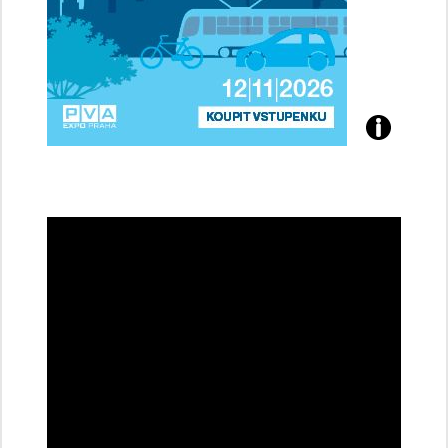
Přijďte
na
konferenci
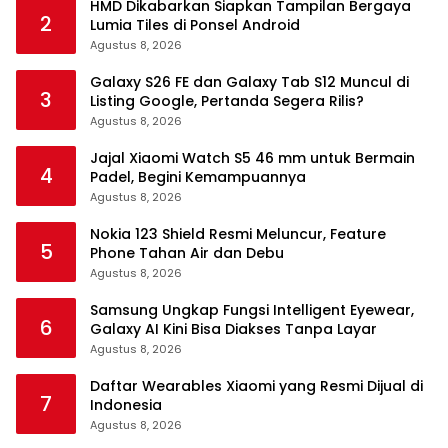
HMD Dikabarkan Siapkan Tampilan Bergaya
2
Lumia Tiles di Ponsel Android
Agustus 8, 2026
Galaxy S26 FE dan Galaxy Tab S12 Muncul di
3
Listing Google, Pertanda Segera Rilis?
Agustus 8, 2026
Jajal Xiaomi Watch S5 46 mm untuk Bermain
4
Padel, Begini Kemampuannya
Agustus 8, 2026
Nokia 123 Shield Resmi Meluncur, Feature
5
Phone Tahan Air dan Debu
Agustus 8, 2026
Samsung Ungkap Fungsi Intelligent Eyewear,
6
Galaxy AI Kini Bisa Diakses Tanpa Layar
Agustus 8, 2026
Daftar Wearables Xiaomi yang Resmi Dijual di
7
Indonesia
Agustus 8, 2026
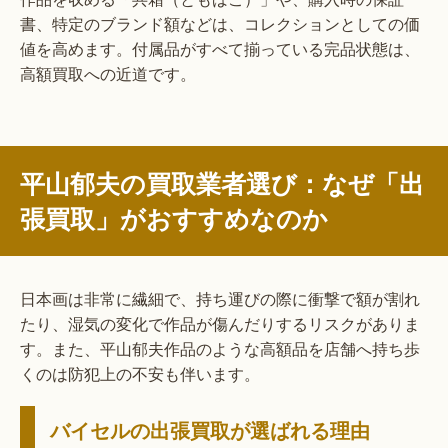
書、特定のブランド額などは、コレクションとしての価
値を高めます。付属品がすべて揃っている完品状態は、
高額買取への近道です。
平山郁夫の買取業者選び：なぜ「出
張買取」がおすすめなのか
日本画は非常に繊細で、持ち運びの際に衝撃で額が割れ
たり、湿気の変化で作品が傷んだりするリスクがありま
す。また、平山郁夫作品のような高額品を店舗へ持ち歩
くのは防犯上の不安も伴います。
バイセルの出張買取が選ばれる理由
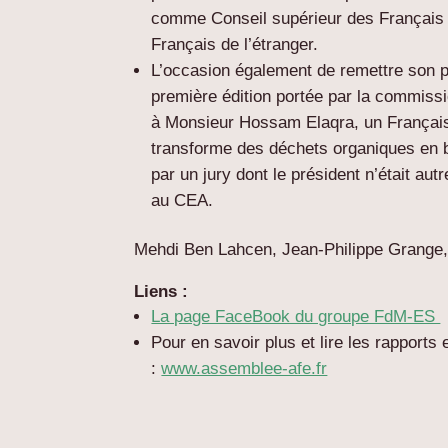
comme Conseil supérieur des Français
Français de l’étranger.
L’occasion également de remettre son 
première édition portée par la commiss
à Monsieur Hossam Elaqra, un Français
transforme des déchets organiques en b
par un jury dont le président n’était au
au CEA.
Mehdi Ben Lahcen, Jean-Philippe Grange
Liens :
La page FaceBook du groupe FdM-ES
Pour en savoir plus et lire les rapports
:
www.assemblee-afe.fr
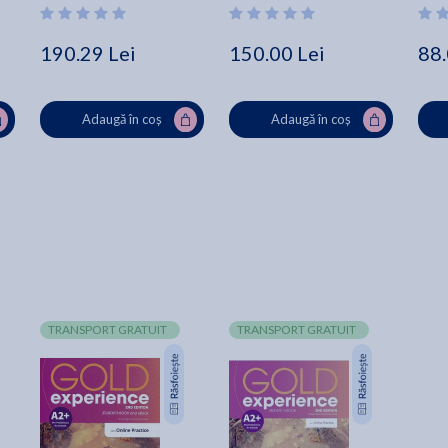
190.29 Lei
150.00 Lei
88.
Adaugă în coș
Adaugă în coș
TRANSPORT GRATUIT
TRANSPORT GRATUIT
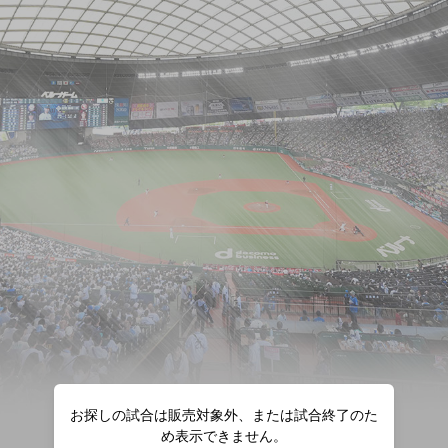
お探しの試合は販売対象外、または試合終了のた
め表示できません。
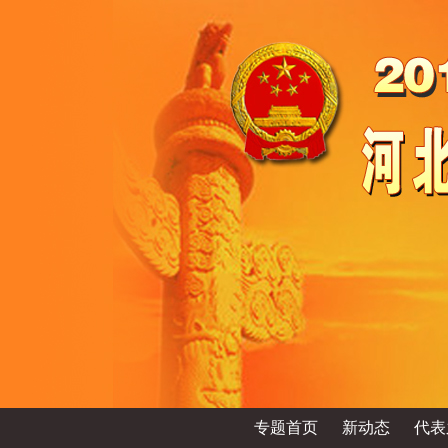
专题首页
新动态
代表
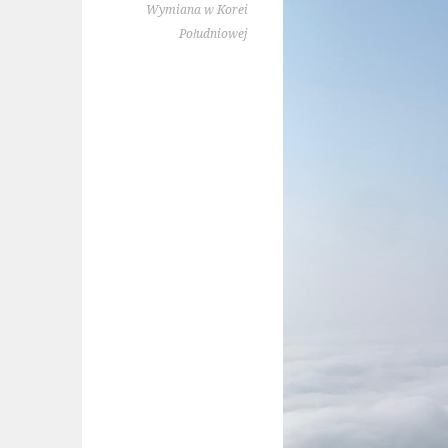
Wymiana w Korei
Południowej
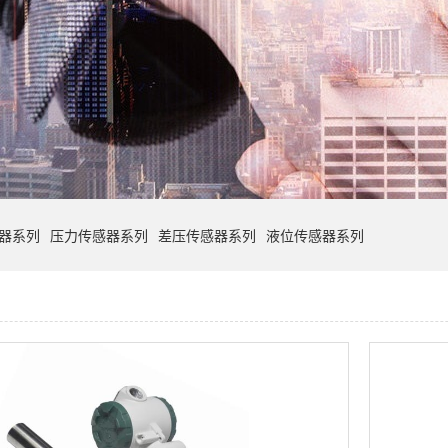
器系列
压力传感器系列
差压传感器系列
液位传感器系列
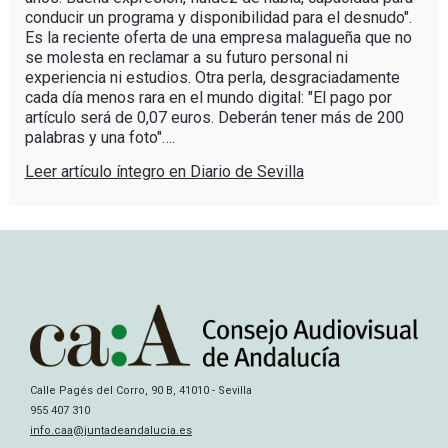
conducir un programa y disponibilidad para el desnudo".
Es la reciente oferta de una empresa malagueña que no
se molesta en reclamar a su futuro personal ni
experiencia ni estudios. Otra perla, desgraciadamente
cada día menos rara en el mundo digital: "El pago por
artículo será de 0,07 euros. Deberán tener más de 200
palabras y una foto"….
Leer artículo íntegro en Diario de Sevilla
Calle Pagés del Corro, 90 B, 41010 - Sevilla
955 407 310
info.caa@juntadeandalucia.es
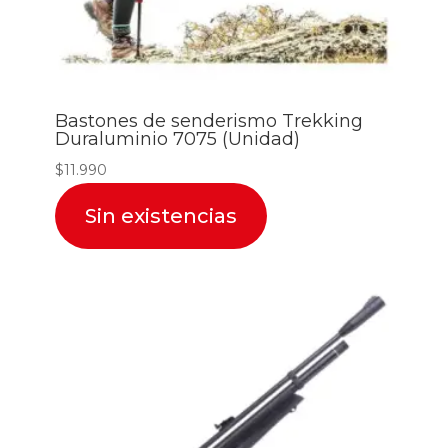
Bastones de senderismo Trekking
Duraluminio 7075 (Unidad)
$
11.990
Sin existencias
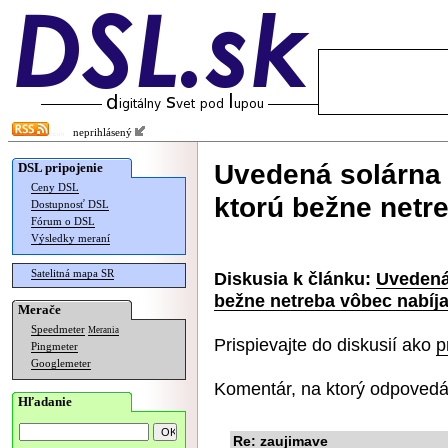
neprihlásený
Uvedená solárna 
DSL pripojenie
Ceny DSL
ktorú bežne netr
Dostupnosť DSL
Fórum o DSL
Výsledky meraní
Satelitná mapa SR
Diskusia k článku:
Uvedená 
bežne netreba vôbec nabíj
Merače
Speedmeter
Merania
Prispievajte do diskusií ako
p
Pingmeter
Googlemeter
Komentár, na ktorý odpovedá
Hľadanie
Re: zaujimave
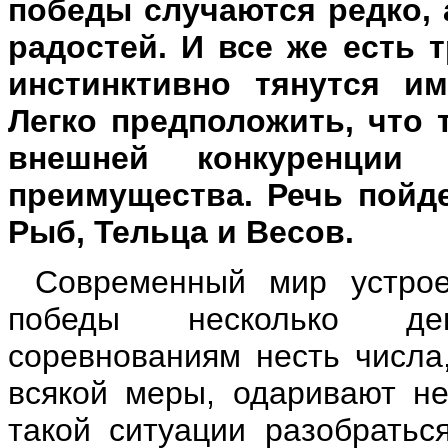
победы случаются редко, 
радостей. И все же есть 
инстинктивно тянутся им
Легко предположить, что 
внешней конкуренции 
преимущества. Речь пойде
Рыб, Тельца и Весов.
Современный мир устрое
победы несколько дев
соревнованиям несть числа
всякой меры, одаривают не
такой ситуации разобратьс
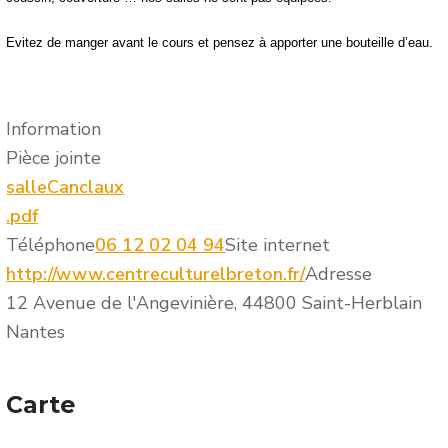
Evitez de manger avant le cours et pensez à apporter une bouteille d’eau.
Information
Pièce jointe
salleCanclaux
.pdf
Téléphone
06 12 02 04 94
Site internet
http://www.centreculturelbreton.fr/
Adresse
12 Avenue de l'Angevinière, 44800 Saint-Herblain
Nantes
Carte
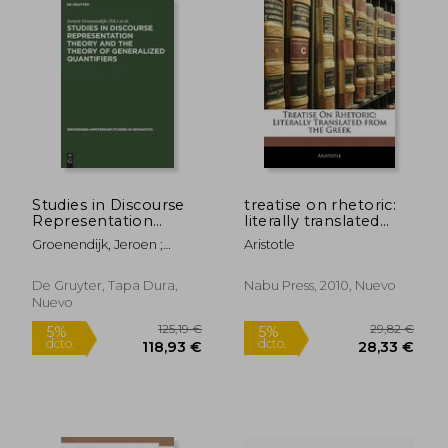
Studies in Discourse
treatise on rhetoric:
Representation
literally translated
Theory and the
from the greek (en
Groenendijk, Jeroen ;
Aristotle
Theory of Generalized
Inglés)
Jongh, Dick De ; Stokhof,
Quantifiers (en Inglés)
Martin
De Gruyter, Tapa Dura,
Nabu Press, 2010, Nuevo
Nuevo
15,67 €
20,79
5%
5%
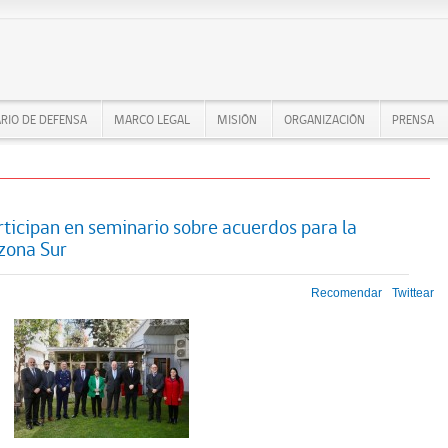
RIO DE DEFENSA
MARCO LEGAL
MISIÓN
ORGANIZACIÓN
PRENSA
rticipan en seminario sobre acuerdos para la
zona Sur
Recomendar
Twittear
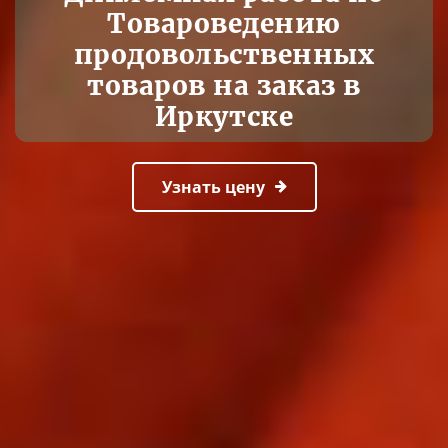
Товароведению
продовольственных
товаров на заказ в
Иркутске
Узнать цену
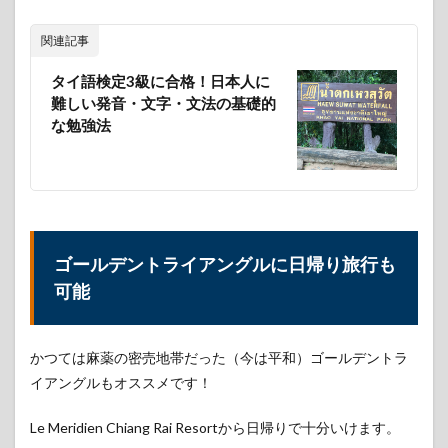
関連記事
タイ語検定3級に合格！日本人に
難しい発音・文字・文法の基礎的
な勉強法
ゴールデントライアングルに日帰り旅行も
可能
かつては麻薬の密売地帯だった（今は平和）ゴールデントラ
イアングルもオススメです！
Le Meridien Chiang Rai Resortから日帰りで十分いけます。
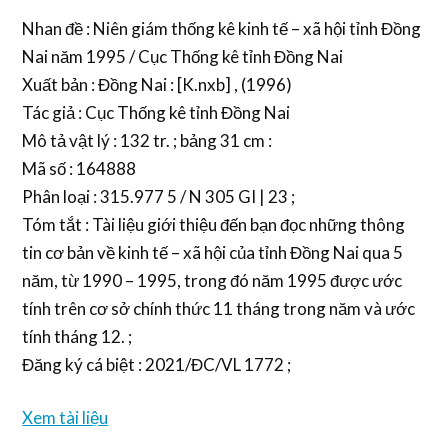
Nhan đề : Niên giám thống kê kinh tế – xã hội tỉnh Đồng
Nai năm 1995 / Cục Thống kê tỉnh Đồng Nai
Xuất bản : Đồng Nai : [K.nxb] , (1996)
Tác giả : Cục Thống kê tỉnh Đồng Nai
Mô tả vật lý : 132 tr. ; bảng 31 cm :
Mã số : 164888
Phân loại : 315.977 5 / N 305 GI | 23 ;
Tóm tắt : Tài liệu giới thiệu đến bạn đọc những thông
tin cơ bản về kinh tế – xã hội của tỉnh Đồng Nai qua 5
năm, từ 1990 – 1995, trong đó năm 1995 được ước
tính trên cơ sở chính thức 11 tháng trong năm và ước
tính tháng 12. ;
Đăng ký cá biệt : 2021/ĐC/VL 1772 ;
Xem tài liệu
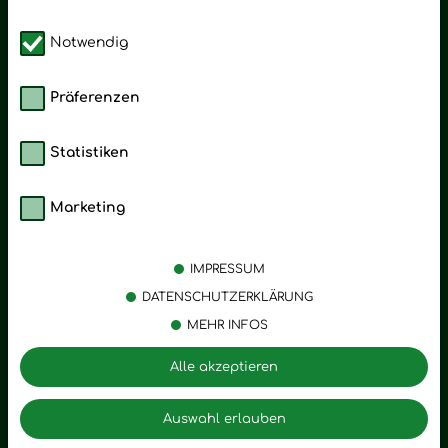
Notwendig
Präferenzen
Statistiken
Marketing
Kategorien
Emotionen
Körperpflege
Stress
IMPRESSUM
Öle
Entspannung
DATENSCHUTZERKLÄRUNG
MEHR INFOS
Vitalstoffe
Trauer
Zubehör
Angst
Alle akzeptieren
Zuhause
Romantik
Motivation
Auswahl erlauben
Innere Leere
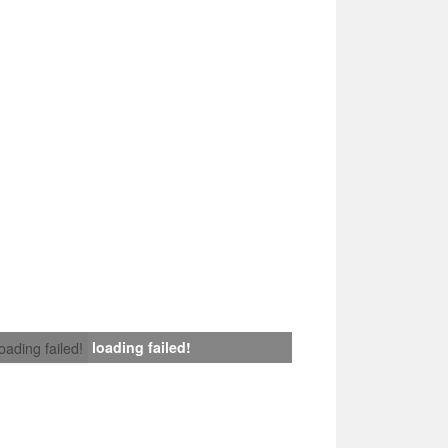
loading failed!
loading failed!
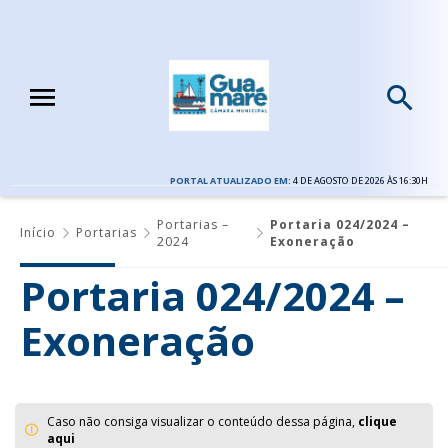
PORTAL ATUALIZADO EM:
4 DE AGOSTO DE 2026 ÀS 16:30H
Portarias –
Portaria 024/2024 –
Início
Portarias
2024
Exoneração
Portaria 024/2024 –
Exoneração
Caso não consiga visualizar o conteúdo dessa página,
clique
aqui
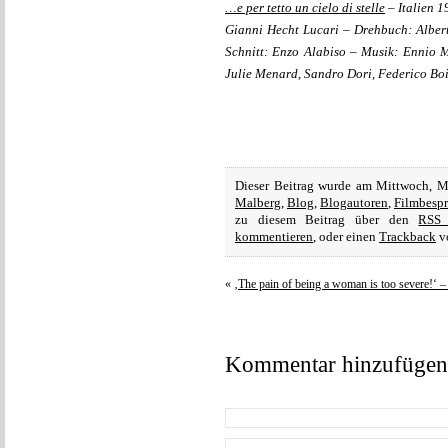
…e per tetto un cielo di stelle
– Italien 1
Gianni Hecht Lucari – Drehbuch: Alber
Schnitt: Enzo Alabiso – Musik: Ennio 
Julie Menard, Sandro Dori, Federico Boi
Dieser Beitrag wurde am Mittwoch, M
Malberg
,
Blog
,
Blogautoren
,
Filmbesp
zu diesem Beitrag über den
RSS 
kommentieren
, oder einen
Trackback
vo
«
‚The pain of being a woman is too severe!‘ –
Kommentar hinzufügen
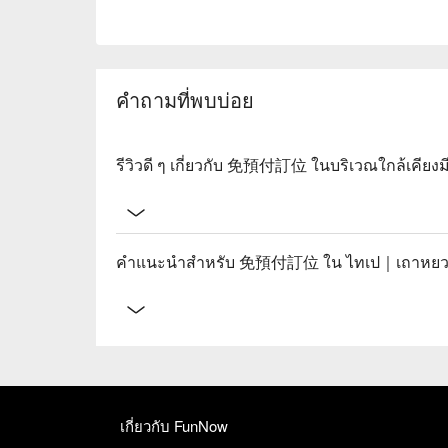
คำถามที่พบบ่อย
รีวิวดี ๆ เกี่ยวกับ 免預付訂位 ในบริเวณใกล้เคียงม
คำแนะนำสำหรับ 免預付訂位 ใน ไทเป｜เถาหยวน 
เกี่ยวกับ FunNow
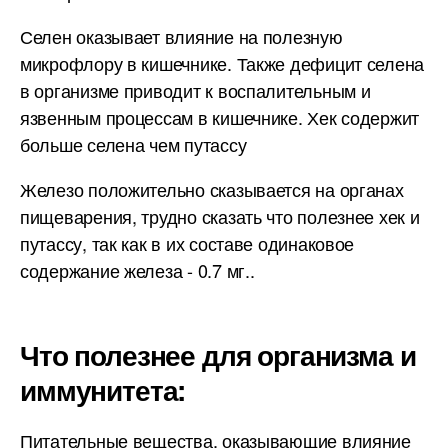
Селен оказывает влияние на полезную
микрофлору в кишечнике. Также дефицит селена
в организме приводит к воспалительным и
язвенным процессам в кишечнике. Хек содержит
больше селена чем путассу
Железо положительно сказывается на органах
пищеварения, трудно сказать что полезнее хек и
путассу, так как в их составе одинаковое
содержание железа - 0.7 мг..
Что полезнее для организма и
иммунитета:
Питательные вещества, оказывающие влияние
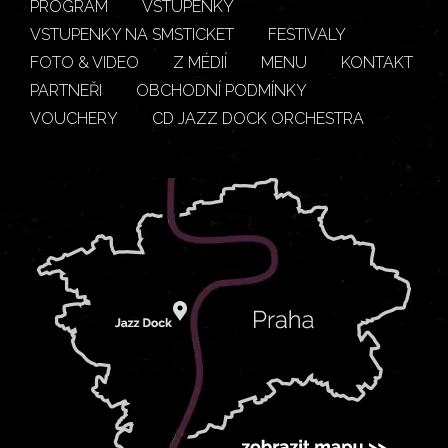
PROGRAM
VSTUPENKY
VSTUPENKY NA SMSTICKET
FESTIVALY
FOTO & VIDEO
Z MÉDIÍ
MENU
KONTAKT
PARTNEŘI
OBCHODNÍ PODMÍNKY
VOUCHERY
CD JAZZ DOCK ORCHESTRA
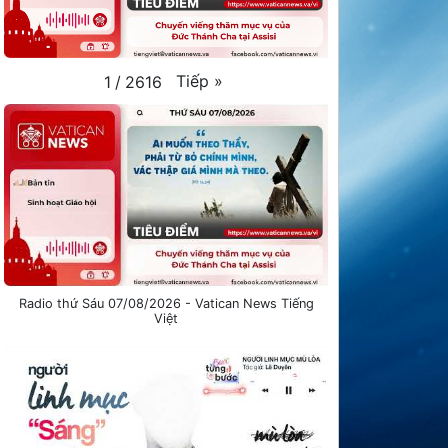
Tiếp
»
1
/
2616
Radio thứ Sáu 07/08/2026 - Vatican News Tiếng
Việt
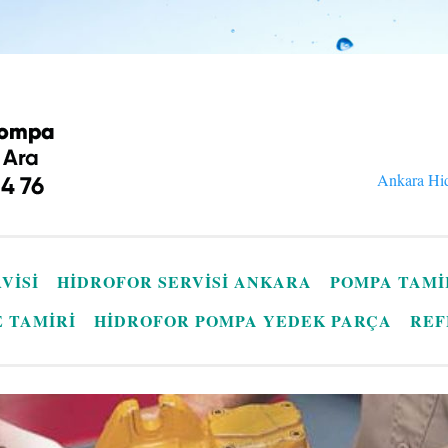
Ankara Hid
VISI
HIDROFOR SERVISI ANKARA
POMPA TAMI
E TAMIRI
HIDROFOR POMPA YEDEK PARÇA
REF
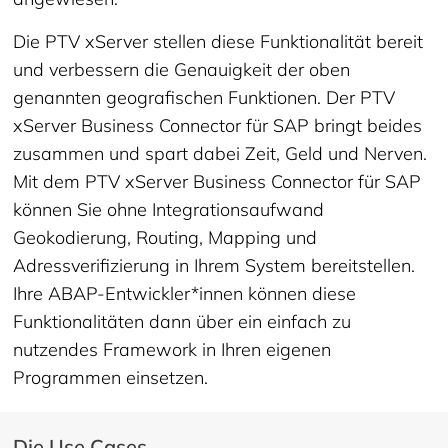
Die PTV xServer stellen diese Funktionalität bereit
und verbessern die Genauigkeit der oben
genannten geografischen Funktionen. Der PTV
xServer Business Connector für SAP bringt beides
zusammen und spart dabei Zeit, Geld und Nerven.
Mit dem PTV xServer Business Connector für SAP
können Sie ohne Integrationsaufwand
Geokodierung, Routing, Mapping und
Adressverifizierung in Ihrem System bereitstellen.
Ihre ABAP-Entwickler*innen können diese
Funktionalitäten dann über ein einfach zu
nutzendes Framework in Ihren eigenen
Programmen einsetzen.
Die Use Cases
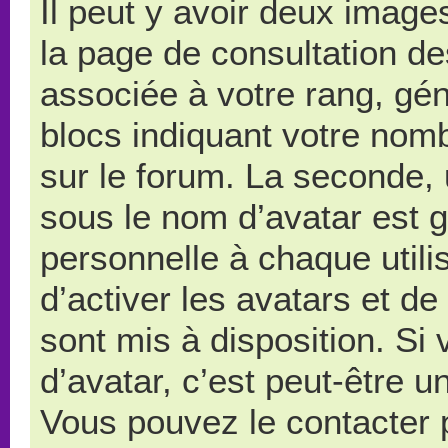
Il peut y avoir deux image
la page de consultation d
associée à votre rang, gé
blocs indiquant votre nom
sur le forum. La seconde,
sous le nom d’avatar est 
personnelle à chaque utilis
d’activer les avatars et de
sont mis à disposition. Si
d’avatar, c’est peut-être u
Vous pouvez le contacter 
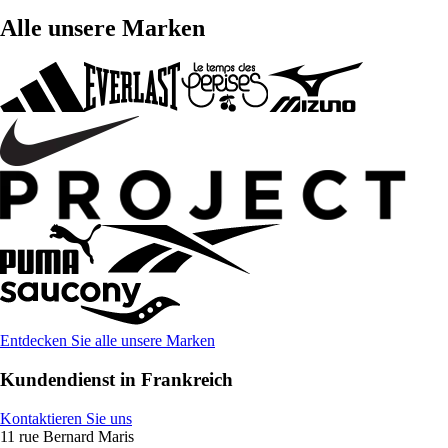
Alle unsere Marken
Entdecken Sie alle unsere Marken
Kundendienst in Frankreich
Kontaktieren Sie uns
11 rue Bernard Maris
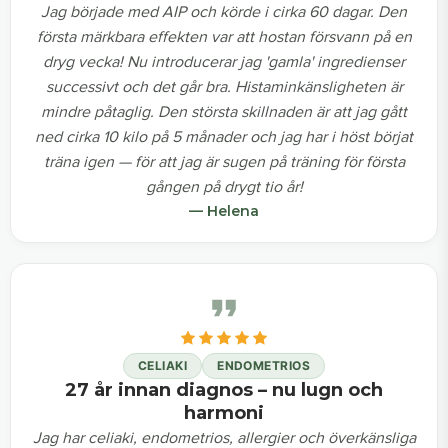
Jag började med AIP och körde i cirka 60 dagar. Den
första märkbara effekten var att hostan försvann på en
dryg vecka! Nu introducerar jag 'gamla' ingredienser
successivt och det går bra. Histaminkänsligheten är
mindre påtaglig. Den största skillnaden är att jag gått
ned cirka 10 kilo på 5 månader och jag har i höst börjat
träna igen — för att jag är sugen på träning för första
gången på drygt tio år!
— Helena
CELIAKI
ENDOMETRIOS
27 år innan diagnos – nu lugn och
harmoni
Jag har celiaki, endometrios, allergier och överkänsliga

▸ TASK DESCRIPTION
Transcribe exactly and only the lines from the top of the records through the line containing "La page FaceBook du groupe FdM-ES", inclusive, and do not copy the pictures.

▸ WRITTEN RESPONSE
Přijďte
na
konferenci
HMD Dikabarkan Siapkan Tampilan Bergaya
2
Lumia Tiles di Ponsel Android
Agustus 8, 2026
Galaxy S26 FE dan Galaxy Tab S12 Muncul di
3
Listing Google, Pertanda Segera Rilis?
Agustus 8, 2026
Jajal Xiaomi Watch S5 46 mm untuk Bermain
4
Padel, Begini Kemampuannya
Agustus 8, 2026
Nokia 123 Shield Resmi Meluncur, Feature
5
Phone Tahan Air dan Debu
Agustus 8, 2026
Samsung Ungkap Fungsi Intelligent Eyewear,
6
Galaxy AI Kini Bisa Diakses Tanpa Layar
Agustus 8, 2026
Daftar Wearables Xiaomi yang Resmi Dijual di
7
Indonesia
Agustus 8, 2026
書、特定のブランド額などは、コレクションとしての価
値を高めます。付属品がすべて揃っている完品状態は、
高額買取への近道です。
平山郁夫の買取業者選び：なぜ「出
張買取」がおすすめなのか
日本画は非常に繊細で、持ち運びの際に衝撃で額が割れ
たり、湿気の変化で作品が傷んだりするリスクがありま
す。また、平山郁夫作品のような高額品を店舗へ持ち歩
くのは防犯上の不安も伴います。
バイセルの出張買取が選ばれる理由
comme Conseil supérieur des Français
Français de l’étranger.
L’occasion également de remettre son 
première édition portée par la commiss
à Monsieur Hossam Elaqra, un Français
transforme des déchets organiques en b
par un jury dont le président n’était au
au CEA.
Mehdi Ben Lahcen, Jean-Philippe Grange
Liens :
La page FaceBook du groupe FdM-ES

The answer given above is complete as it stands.